草葉の陰どの・・・
杉田玄白さんといえば、解体新書!と我々の業界では知らない人はいないと思います。社会でも
出てきたのではないでしょうか?もちろん、前野良沢、中川順庵、桂川甫周らとともに、オランダ語
でかかれた「ターヘル・アナトミア」(解体新書の原書)を翻訳したということなので彼ひとりの
快挙ではありませんが・・・その杉田玄白さんは江戸の蘭方医で若狭の国・小浜藩医で、蘭学興隆の
基礎を固めた、近代日本科学の先駆者といわれています。
そのため、福井県には杉田玄白記念公立小浜病院があります。コロナ流行の数か月前に講演会の依頼で
その病院にお邪魔したことがあります。ゆっくり見ることができなかったのですが、杉田玄白コーナー
があり、電車の時間が許せばゆっくり見たかったのが本音です。実はその後も講演の依頼があり
ましたが、Zoomでの講演会だったので現地に行くことは叶いませんでした。
その玄白さん、小柄で痩せていて体力には自信がなかったようです。
日頃も「やつがれ(自分)は生来の虚弱体質で短命に終わるかもしれない」と危惧の念を抱いて
いました。
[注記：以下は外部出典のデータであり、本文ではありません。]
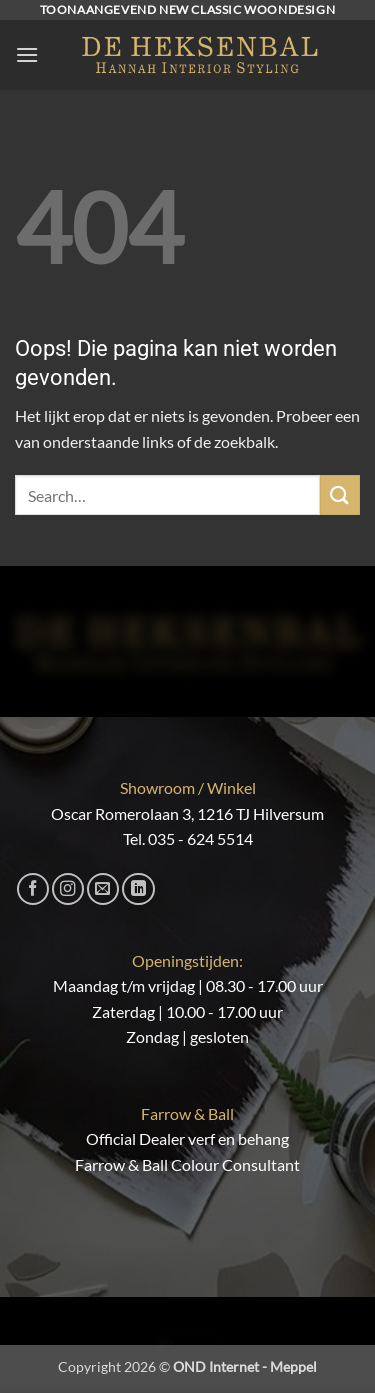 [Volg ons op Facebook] (33, 889)
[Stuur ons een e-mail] (103, 889)
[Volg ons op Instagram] (68, 889)
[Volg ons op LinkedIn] (138, 889)
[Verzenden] (340, 494)
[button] (27, 54) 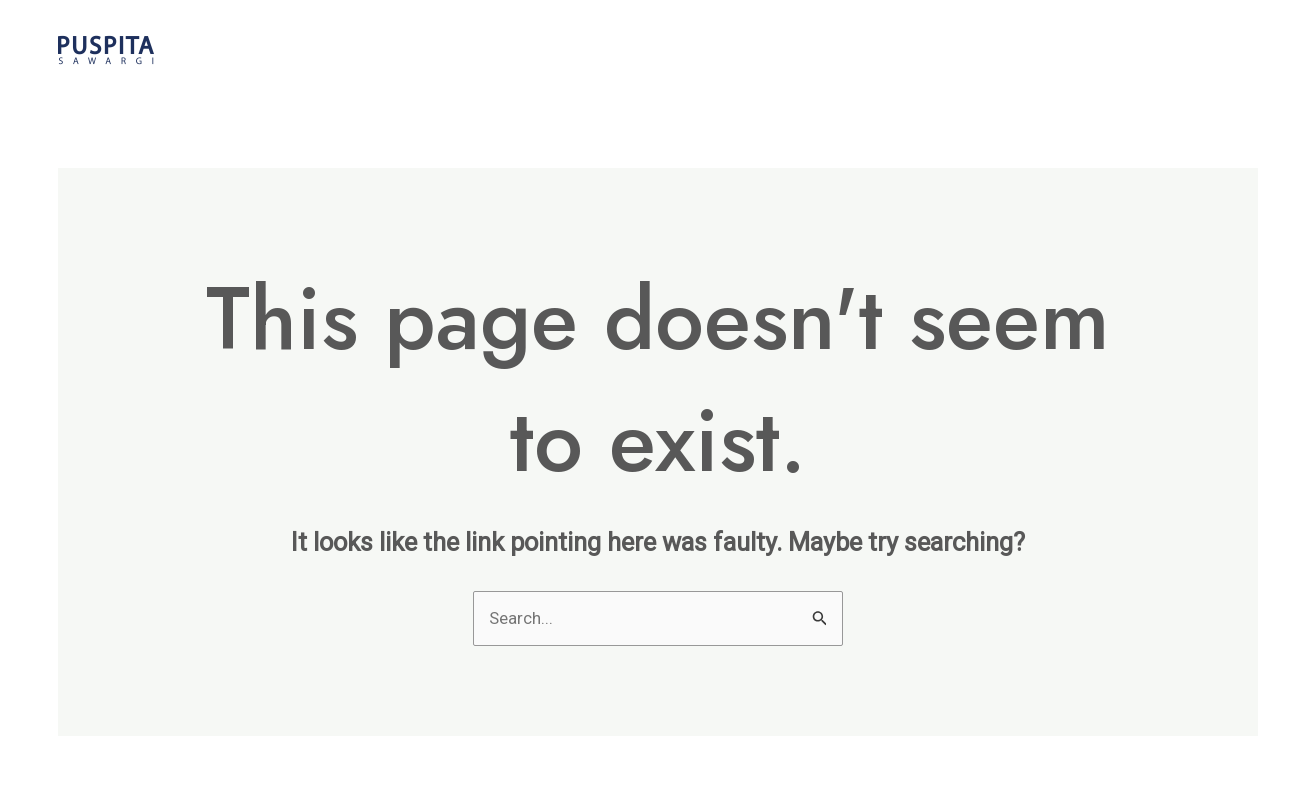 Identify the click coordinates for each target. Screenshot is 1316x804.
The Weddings (900, 50)
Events (1023, 50)
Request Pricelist (1164, 50)
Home (784, 50) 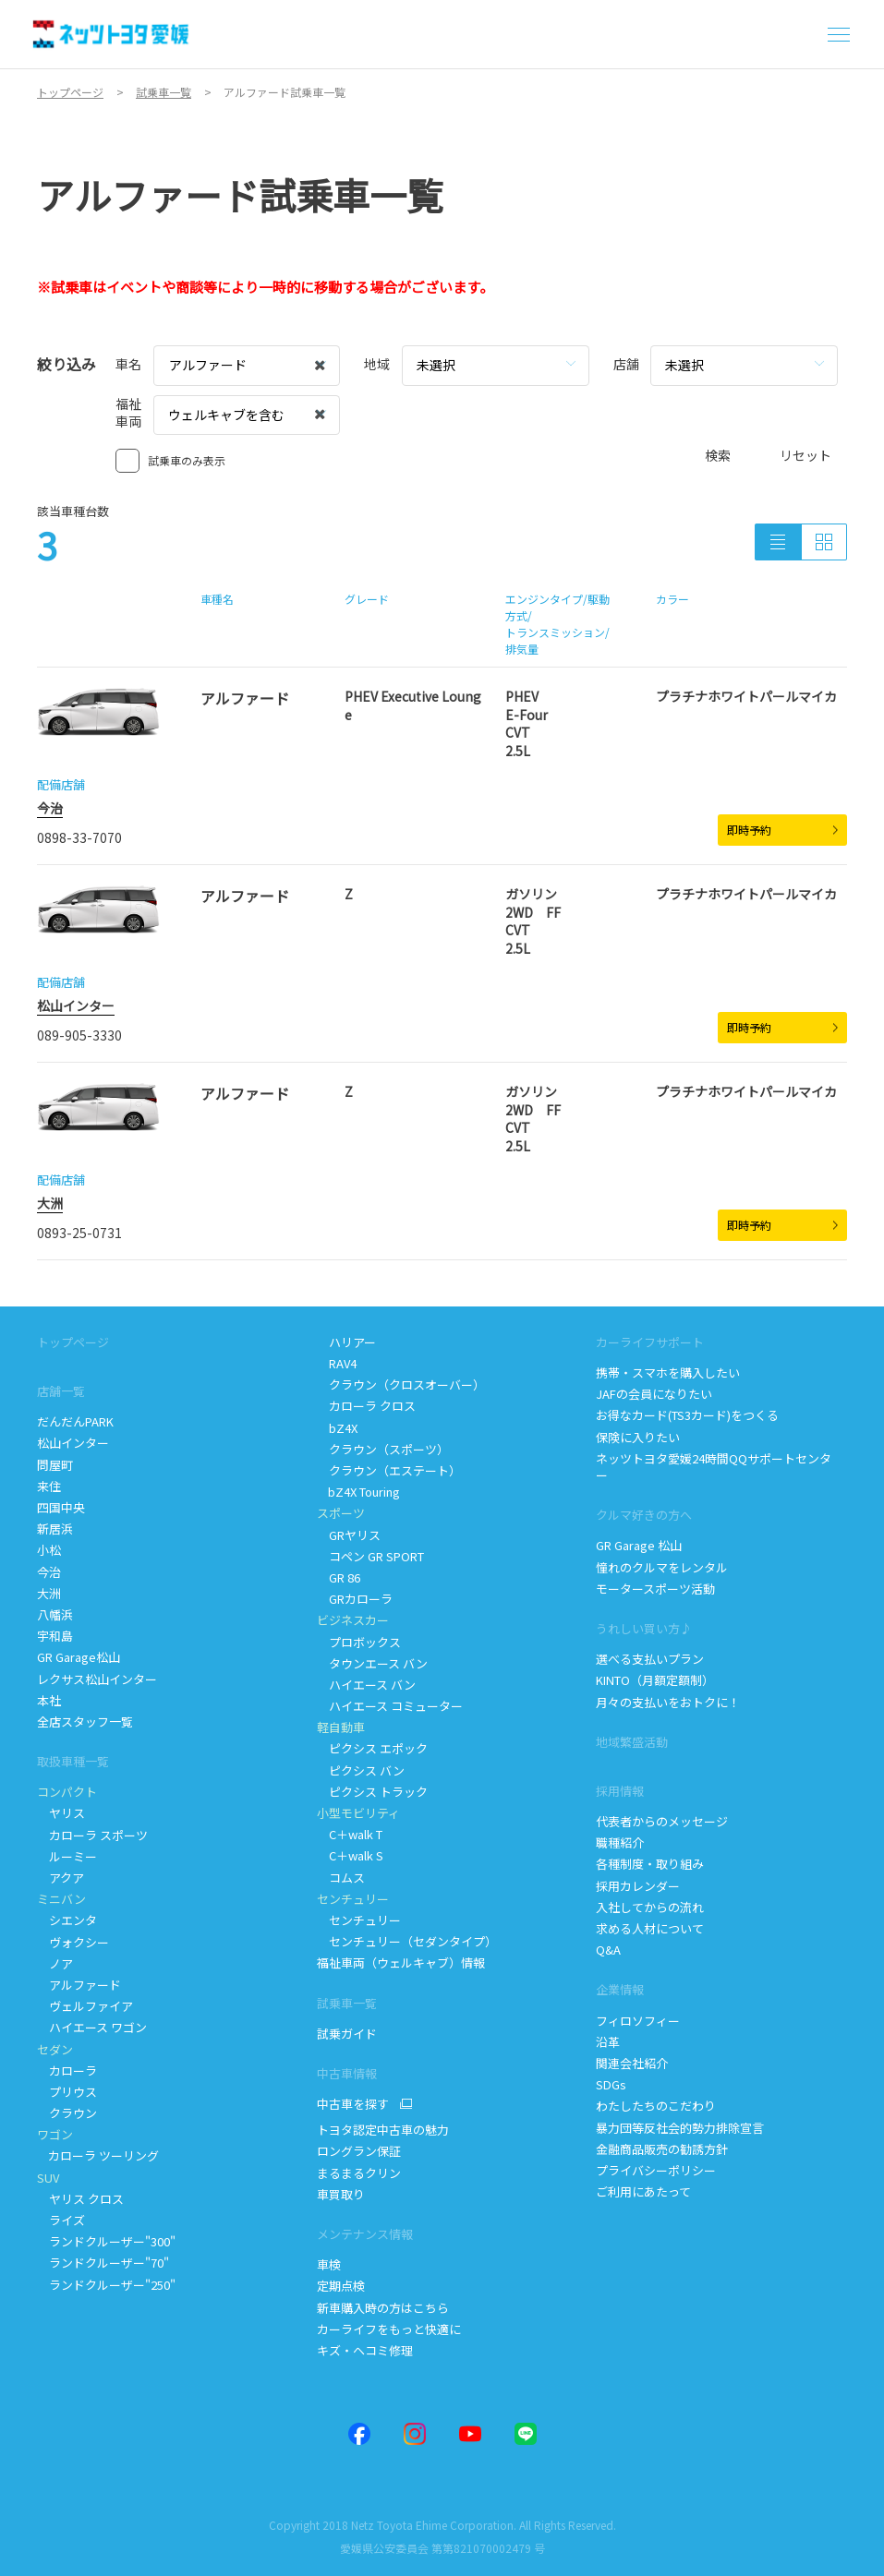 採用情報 (620, 1791)
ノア (55, 1963)
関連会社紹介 (632, 2063)
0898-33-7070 (79, 837)
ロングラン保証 (359, 2151)
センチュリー (359, 1920)
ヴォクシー (73, 1942)
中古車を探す (353, 2104)
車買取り (341, 2194)
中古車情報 (347, 2073)
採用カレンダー (638, 1886)
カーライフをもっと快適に (389, 2329)
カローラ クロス (366, 1405)
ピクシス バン (361, 1770)
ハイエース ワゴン (92, 2027)
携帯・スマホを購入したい (668, 1372)
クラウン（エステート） (389, 1470)
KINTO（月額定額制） (655, 1680)
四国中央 (61, 1507)
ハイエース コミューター (390, 1706)
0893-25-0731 (79, 1232)
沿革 (608, 2042)
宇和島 (55, 1635)
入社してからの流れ (650, 1907)
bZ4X (337, 1428)
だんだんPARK (75, 1421)
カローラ (67, 2070)
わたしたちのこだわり (656, 2105)
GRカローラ (355, 1598)
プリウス (67, 2092)
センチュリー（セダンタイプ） (407, 1941)
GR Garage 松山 (639, 1545)
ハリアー (346, 1342)
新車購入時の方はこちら (383, 2308)
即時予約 (782, 829)
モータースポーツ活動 (655, 1588)
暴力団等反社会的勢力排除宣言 (681, 2128)
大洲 (50, 1203)
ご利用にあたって (643, 2191)
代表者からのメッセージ (662, 1821)
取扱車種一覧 (73, 1761)
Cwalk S (350, 1855)
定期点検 (342, 2285)
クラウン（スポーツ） (383, 1449)
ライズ (61, 2220)
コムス (341, 1877)
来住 (49, 1486)
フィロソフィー (638, 2020)
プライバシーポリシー (656, 2170)
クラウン (67, 2113)
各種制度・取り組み (650, 1863)
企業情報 (620, 1989)
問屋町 (55, 1465)
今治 (50, 808)
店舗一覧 (61, 1391)
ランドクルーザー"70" (104, 2262)
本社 (49, 1700)
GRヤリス (349, 1535)
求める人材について (650, 1928)
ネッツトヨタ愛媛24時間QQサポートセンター (713, 1467)
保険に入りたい (638, 1437)
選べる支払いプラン (650, 1658)
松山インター (76, 1005)
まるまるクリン (360, 2173)
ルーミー (67, 1856)
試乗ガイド (347, 2033)
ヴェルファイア (85, 2006)
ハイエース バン (366, 1684)
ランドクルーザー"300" (106, 2241)
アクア (60, 1877)
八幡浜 (55, 1614)
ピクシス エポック (372, 1748)
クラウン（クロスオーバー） (401, 1384)
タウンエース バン (372, 1663)
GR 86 (338, 1577)
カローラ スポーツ (92, 1835)
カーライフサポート (650, 1342)
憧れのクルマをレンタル (662, 1567)
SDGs (611, 2084)
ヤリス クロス (80, 2199)
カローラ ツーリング (99, 2155)
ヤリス (61, 1813)
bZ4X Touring (360, 1491)
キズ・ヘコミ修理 (365, 2350)
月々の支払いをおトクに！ (668, 1702)
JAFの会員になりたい (655, 1393)
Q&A (608, 1949)
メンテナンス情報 (365, 2234)
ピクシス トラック (372, 1791)
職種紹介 (620, 1842)
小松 (49, 1550)
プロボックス (359, 1642)
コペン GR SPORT (370, 1556)
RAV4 (337, 1363)
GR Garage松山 (78, 1657)
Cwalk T (349, 1834)
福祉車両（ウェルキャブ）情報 (401, 1962)
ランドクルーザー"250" (107, 2284)
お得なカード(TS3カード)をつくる (687, 1415)
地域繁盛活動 (632, 1742)
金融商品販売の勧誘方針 (662, 2149)
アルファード (79, 1984)
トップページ (73, 1342)
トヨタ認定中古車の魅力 (383, 2129)
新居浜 (55, 1528)
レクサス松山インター (97, 1679)
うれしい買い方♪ (644, 1628)
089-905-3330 (79, 1035)
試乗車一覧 (347, 2003)
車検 (329, 2264)
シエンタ (67, 1920) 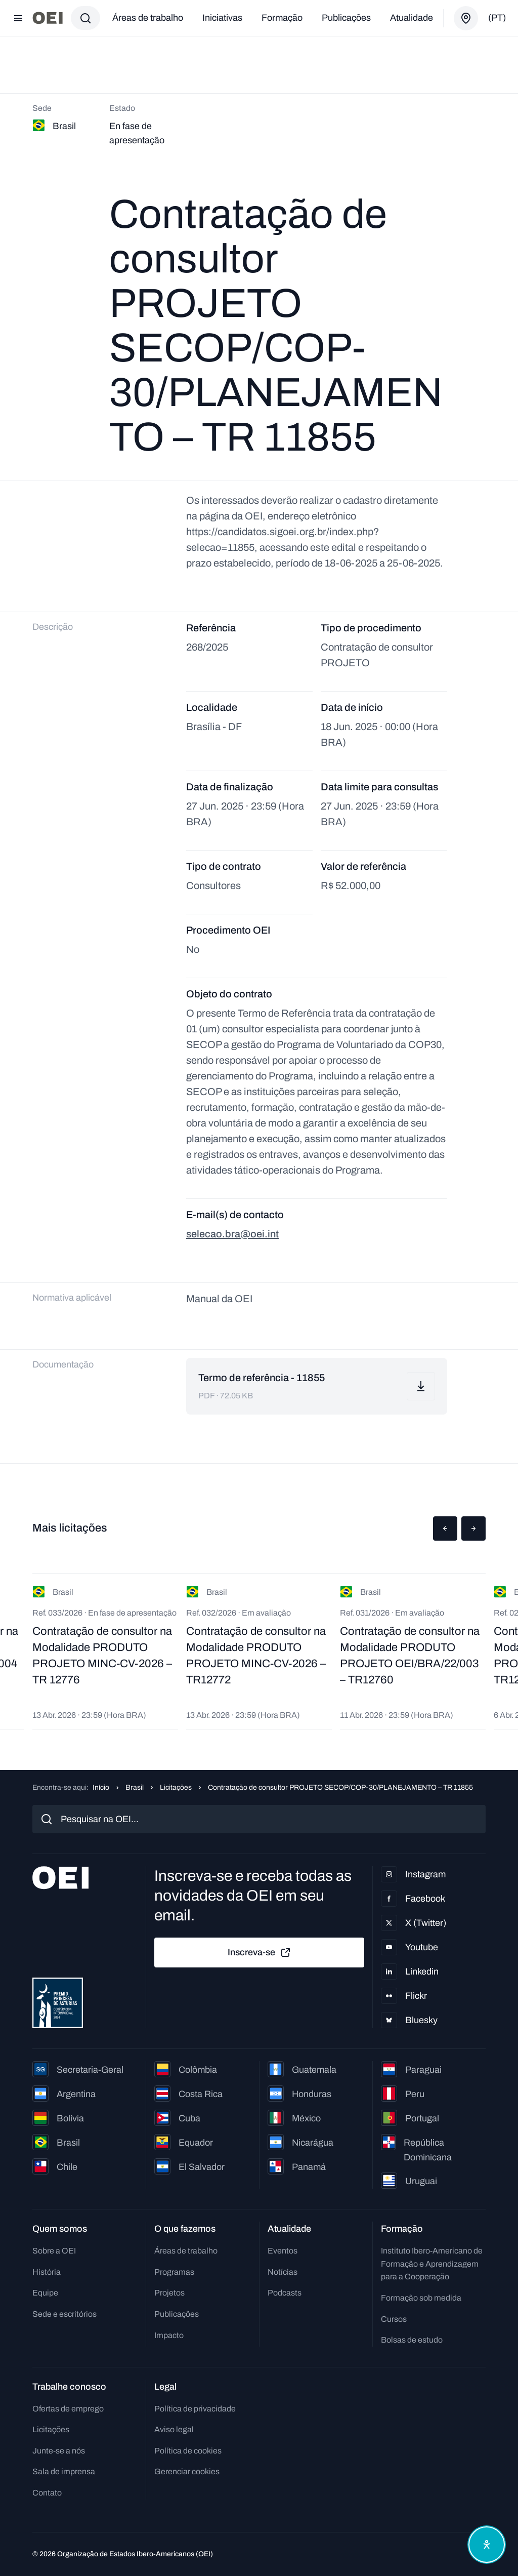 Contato (47, 2492)
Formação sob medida (421, 2297)
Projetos (169, 2292)
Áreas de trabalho (147, 18)
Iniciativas (222, 18)
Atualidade (411, 18)
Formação (282, 18)
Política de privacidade (195, 2408)
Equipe (45, 2292)
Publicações (346, 18)
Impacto (169, 2335)
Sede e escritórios (64, 2314)
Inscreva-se (259, 1953)
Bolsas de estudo (412, 2340)
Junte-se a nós (58, 2450)
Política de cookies (188, 2450)
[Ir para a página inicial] (47, 18)
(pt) (497, 18)
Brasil (134, 1787)
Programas (174, 2272)
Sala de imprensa (63, 2471)
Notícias (282, 2272)
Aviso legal (174, 2429)
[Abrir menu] (18, 18)
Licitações (176, 1787)
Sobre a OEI (54, 2250)
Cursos (394, 2319)
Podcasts (284, 2292)
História (46, 2272)
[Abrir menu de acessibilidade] (486, 2544)
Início (101, 1787)
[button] (445, 1528)
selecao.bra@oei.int (232, 1233)
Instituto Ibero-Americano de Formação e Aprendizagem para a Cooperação (432, 2263)
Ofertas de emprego (68, 2408)
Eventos (282, 2250)
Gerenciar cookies (187, 2471) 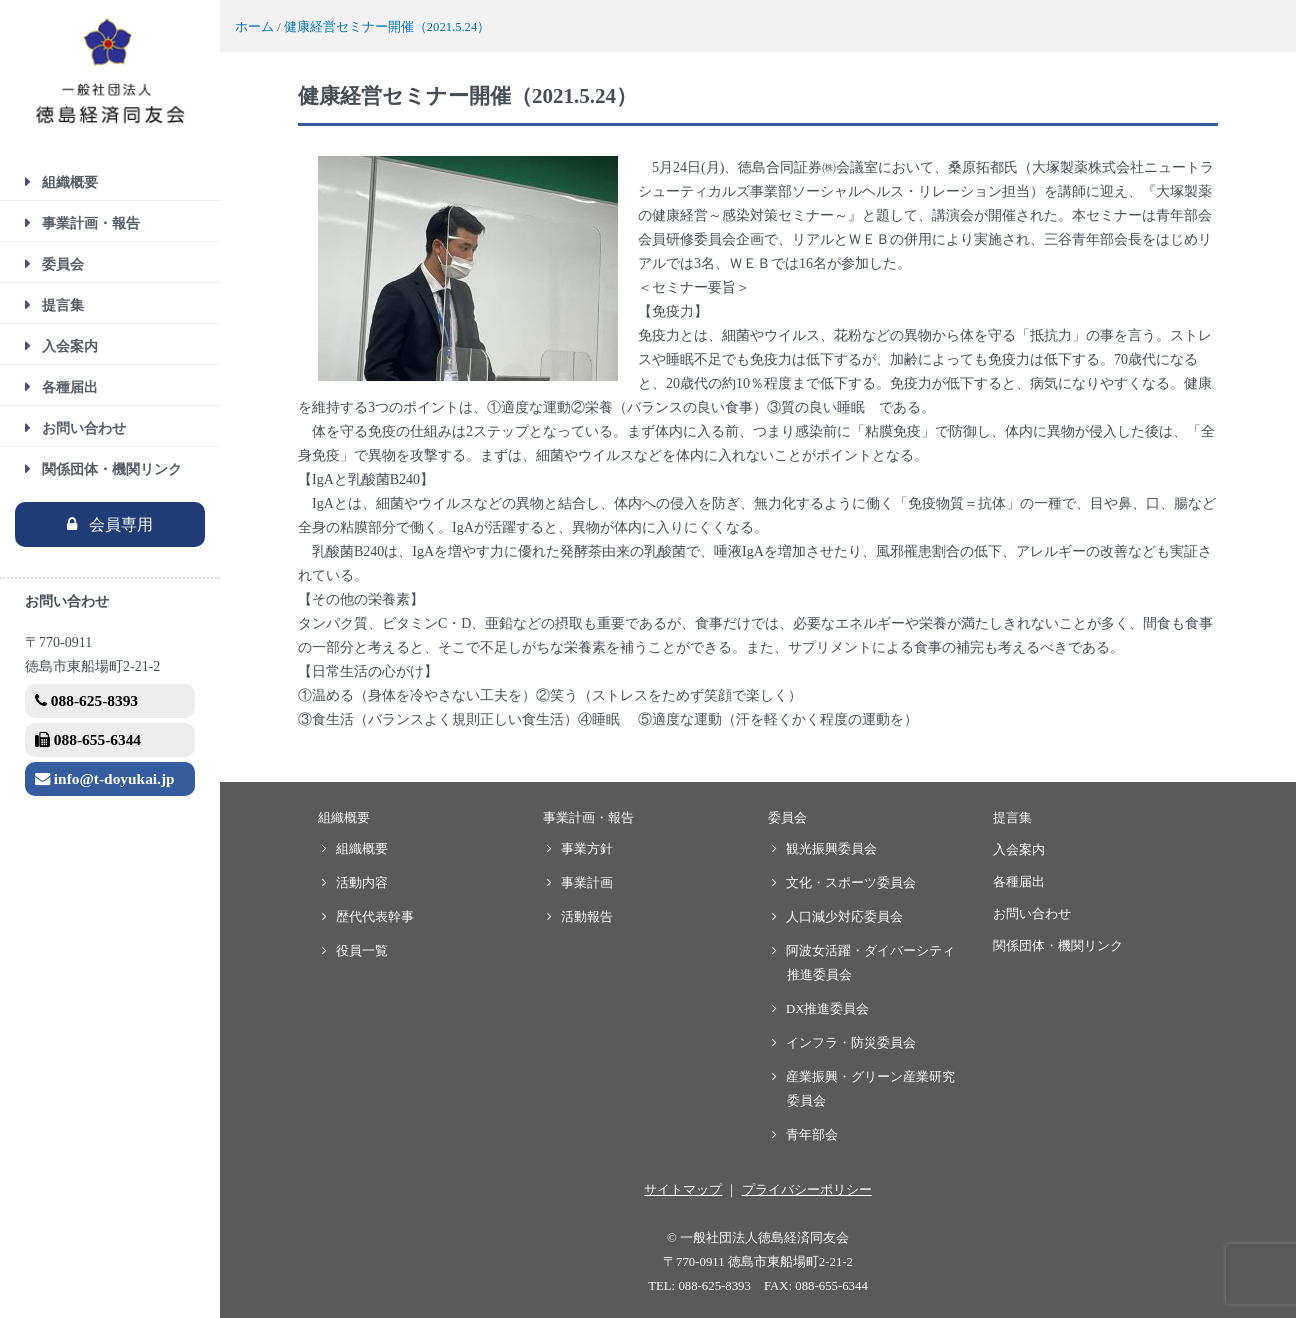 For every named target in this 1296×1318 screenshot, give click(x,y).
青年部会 (812, 1135)
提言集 (63, 305)
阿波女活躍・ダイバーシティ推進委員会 (871, 963)
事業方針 (587, 849)
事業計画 (587, 883)
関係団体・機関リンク (112, 469)
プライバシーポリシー (807, 1190)
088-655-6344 (88, 739)
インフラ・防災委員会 (851, 1043)
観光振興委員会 (832, 849)
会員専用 (121, 524)
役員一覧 (362, 951)
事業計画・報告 (91, 223)
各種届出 (70, 387)
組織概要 (70, 182)
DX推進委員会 (828, 1009)
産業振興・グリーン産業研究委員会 (871, 1089)
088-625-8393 (86, 700)
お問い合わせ (84, 428)
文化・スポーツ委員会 (851, 883)
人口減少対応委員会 (845, 917)
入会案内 (70, 346)
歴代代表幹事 (375, 917)
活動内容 (362, 883)
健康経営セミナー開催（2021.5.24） (387, 27)
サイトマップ (683, 1190)
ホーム (254, 27)
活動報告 (587, 917)
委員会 (63, 264)
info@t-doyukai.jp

実は、ターヘル・アナトミア翻訳中も持病の胃痙攣が起こり苦しんだようです。
発作のたびに「この大業の完成を見る前に、やつがれはこの世におらぬかもしれぬ。早く仕上げねば、
やつがれ(自分)は草葉の陰から訳出の完成をみることになろう」と翻訳仲間を急がせました。
若い蘭方医の桂川甫周などは、玄白さんのことを「草葉の陰どの」と呼んでディスっていたようです。
解体新書完成後、江戸の流行医になって多忙を極めたようです。短命どころか還暦を過ぎてもなお医業に
励み、連日のように病家へ診察に出かけ、交友関係も豊かで友人、知人の宴会や芝居見物にも足しげく
通っていたようです。75歳の時に小浜藩から隠居を認められ、4年後に重病(病名不明)を患ったもの
の、奇跡的に回復。83歳頃から老化による全身衰弱が目立ち始めたものの、庭を散歩して毎日元気よく
過ごしました。文化14年春に誘因なく体調を崩して病臥し、4月17日に家人知友に見守られながら
安らかに生涯を閉じました。享年85歳。死因は老衰と考えられます。結局長生きじゃ~ん。